Your gift to The College of New Jersey Foundation does not have to be made outright, because we offer gift plans that pay you income in return for your contribution. You can receive fixed or variable income, take payments for your lifetime or for a term of years, and direct the income to beneficiaries other than yourself. In essence, you make a contribution to us yet retain benefits from what you gave away.
Your charitable deduction is based on the full market value of the assets you gave, minus the present value of the income interest you retained. The higher the income payout, the lower the deduction.
These flexible, creative gifts address a variety of your planning objectives.
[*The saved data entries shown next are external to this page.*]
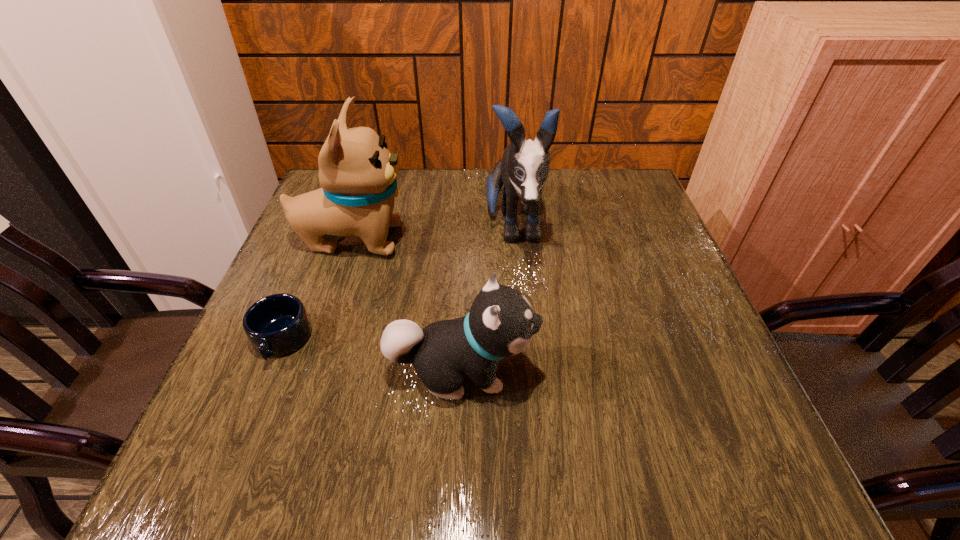 In order to click on object that stands as the closest to the leftmost puppy in this screenshot , I will do pos(276,325).

The height and width of the screenshot is (540, 960). What are the coordinates of `object that stands as the second closest to the leftmost puppy` in the screenshot? It's located at (524, 167).

Identify which puppy is the second closest to the third tallest object. Please provide its 2D coordinates. Your answer should be formatted as a tuple, i.e. [(x, y)], where the tuple contains the x and y coordinates of a point satisfying the conditions above.

[(357, 173)]

Select which puppy is the closest to the leftmost puppy. Please provide its 2D coordinates. Your answer should be formatted as a tuple, i.e. [(x, y)], where the tuple contains the x and y coordinates of a point satisfying the conditions above.

[(524, 167)] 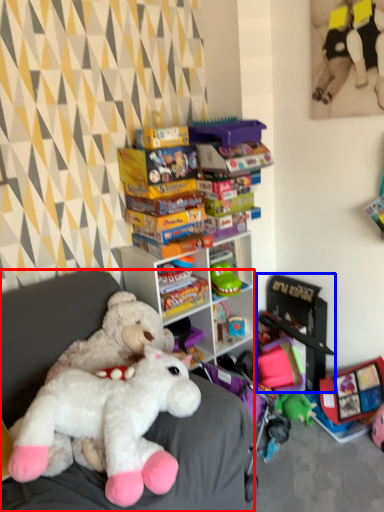 Question: Which of the following is the closest to the observer, furniture (highlighted by a red box) or toy (highlighted by a blue box)?

Choices:
 (A) furniture
 (B) toy

Answer: (A) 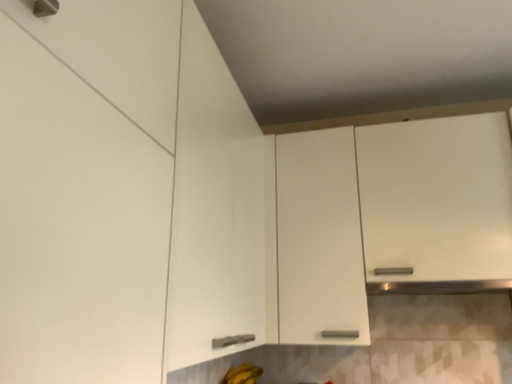 At what (x,y) coordinates should I click in order to perform the action: click on white matte cabinet at upper right, placed as the 1th cabinetry when sorted from right to left. Please return your answer as a coordinate pair (x, y). This screenshot has width=512, height=384. Looking at the image, I should click on (388, 215).

Locate an element on the screen. white matte cabinet at upper right, acting as the 2th cabinetry starting from the left is located at coordinates (388, 215).

Is white matte cabinet at lower left, the second cabinetry in the right-to-left sequence, directly adjacent to yellow matte bananas at lower center?

No, white matte cabinet at lower left, the second cabinetry in the right-to-left sequence, is not making contact with yellow matte bananas at lower center.

Which object is thinner, white matte cabinet at lower left, the 1th cabinetry when ordered from left to right, or yellow matte bananas at lower center?

Thinner between the two is yellow matte bananas at lower center.

Is white matte cabinet at lower left, the second cabinetry in the right-to-left sequence, bigger than yellow matte bananas at lower center?

Yes.

Does white matte cabinet at lower left, the second cabinetry in the right-to-left sequence, have a lesser height compared to yellow matte bananas at lower center?

No, white matte cabinet at lower left, the second cabinetry in the right-to-left sequence, is not shorter than yellow matte bananas at lower center.

Between white matte cabinet at upper right, acting as the 2th cabinetry starting from the left, and yellow matte bananas at lower center, which one has larger width?

Wider between the two is white matte cabinet at upper right, acting as the 2th cabinetry starting from the left.

Considering the relative sizes of white matte cabinet at upper right, placed as the 1th cabinetry when sorted from right to left, and yellow matte bananas at lower center in the image provided, is white matte cabinet at upper right, placed as the 1th cabinetry when sorted from right to left, taller than yellow matte bananas at lower center?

For our part, the return of income allows you to consider a more substantial gift to us than you might be able to afford in an outright format. Even though we cannot use these gifts until the death of the last income beneficiary, they give us long-term financial strength that will sustain us in the future.
Charitable Gift Annuity
A charitable gift annuity is a simple contract between you and a charitable organization that pays you a fixed dollar amount (an annuity) for your lifetime and that of another individual, if desired, based upon your age (s) at the time o your gift. The older you are, the higher the annuity. If you use appreciated property, such as stocks, to fund the gift annuity, you will escape the capital gains tax on the gift portion of the transaction and the remaining gain will be apportioned over your lifetime. This is a wonderful way to increase income from stocks that pay small dividends and carry heavy capital gains.
A Deferred Charitable Gift Annuity
A deferred charitable gift annuity offers current tax benefits but delays the income until you reach a specified age. In exchange for agreeing to defer your income for a period of time, you will receive a higher interest rate, depending on your age and length of the deferral period. If you are considering a gift annuity, but do not need the income immediately, you may wish to compare the benefits of a deferred gift annuity to determine which method is most advantageous.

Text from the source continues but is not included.